- WORK TO COMPLETE -
Match the string "auswählen" against each line below, and copy every line that matches.

- DATA SHOWN -

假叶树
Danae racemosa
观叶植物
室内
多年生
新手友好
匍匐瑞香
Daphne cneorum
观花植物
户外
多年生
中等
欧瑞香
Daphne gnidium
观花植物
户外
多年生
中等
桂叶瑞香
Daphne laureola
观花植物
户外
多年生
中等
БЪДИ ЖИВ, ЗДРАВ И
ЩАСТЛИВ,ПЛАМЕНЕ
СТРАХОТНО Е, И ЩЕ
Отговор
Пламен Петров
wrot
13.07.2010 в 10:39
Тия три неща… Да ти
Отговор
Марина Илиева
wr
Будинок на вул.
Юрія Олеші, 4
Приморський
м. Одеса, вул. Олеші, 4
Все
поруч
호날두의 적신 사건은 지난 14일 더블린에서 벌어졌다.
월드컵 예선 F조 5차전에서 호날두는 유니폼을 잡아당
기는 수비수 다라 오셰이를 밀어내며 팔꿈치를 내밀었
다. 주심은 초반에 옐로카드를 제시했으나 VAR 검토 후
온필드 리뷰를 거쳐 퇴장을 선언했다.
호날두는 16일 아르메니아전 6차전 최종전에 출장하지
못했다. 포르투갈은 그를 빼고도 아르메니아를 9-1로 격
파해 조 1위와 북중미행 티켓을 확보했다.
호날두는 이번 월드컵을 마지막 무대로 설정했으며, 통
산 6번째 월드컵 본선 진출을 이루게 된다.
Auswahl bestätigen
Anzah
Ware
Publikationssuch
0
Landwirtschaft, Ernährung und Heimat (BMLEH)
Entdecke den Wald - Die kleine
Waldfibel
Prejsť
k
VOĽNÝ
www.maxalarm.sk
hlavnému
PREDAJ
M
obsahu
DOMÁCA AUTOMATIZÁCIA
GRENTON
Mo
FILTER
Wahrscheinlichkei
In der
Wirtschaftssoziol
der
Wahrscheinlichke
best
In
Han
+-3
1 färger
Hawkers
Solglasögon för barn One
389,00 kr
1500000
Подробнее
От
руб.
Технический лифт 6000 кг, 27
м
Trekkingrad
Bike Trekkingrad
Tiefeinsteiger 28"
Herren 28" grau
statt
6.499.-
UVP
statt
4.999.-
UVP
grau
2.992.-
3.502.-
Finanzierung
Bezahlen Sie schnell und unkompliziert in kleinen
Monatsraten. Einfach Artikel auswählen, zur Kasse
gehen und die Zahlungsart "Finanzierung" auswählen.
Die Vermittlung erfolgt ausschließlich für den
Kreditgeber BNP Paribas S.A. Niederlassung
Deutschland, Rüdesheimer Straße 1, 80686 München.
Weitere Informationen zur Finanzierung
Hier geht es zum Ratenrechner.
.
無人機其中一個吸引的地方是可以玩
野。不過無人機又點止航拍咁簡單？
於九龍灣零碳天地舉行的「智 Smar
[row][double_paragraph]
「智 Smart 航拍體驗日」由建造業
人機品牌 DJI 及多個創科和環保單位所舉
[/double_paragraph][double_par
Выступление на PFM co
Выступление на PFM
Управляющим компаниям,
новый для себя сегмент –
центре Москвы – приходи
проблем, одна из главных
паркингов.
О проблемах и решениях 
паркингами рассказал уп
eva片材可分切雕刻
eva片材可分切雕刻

- RESPONSE AREA -
Monatsraten. Einfach Artikel auswählen, zur Kasse
gehen und die Zahlungsart "Finanzierung" auswählen.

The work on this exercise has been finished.